# cirencester motorhome friendly parking?



## tramp (May 25, 2005)

as the topic says looking for somewhere to park the camper for a few hours tommorrow morning for a look around the town centre.

would prefer large spot 7mtrs + and safe and dont mind a little walk.

how far is the truck parking from town?

cheers all


----------



## locovan (Oct 17, 2007)

http://www.ukmotorhomes.net/ukaires.shtml

2 nice places here :wink:


----------



## Zebedee (Oct 3, 2007)

Why not walk into town.

Turn left out of the site entrance, over the cattle grid then bear right across the field in front of the tennis courts. There's a well-worn path so no problem.

Climb over the gate and turn left onto the main Estate drive, and you will see the town in front of you.

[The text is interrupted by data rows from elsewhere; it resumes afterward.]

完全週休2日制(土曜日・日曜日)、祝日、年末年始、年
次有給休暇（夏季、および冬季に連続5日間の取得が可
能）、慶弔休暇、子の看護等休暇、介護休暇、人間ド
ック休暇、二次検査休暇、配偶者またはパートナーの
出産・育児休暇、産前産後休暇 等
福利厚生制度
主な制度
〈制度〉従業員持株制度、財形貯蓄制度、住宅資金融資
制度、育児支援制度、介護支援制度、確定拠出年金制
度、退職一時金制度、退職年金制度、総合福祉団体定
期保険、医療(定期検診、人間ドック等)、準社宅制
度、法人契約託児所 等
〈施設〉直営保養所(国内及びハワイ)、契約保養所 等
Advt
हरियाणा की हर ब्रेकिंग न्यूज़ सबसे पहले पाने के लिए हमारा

It isn't far and is a lovely walk.

Slightly naughty to go over the gate by the tennis courts, but everybody does. Not supposed to really, but the "ban" is to prevent the college students being a bloody nuisance . . . which they were! (Don't embarrass the wardens by asking them if it's OK to go that way - they will have to say "No.")

The public are allowed in the estate grounds from (I think) 8.00am to 5.00pm.

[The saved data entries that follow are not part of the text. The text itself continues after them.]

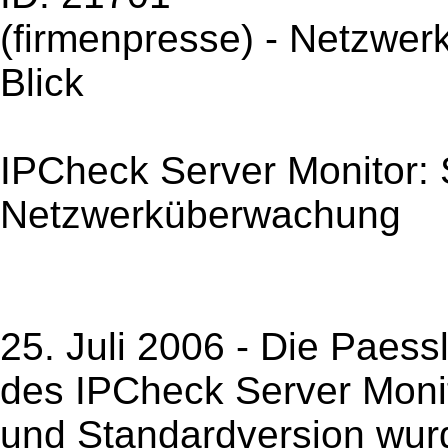
(firmenpresse) - Netzwer
Blick
IPCheck Server Monitor: 
Netzwerküberwachung
25. Juli 2006 - Die Paess
des IPCheck Server Monit
und Standardversion wurd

If you are bothered about the gate, turn right out of the entrance and up the lane you used to reach the site. Then walk down by the side of the very noisy main road and that brings you into town just the same. It's probably no further, but not as pleasant.

Hope this helps.

Go to "Keith's" for a delicious snack lunch. 

Dave


----------



## tramp (May 25, 2005)

cheers loco and Zebedee,

loco what with the rain forcast and us being 3600+kg hard standing is a must , may try the tuck stop though!

Zebedee, we aren`t booked into the cc site till after lunch so will either walk from the truck stop or do a drive around the outskirts as the centre is tight and market day too :roll: .

stopped at the cc before and yes the short cut is fine and we have the boots with us too  .

also spotted a nice turning in the road north of Cricklade.


----------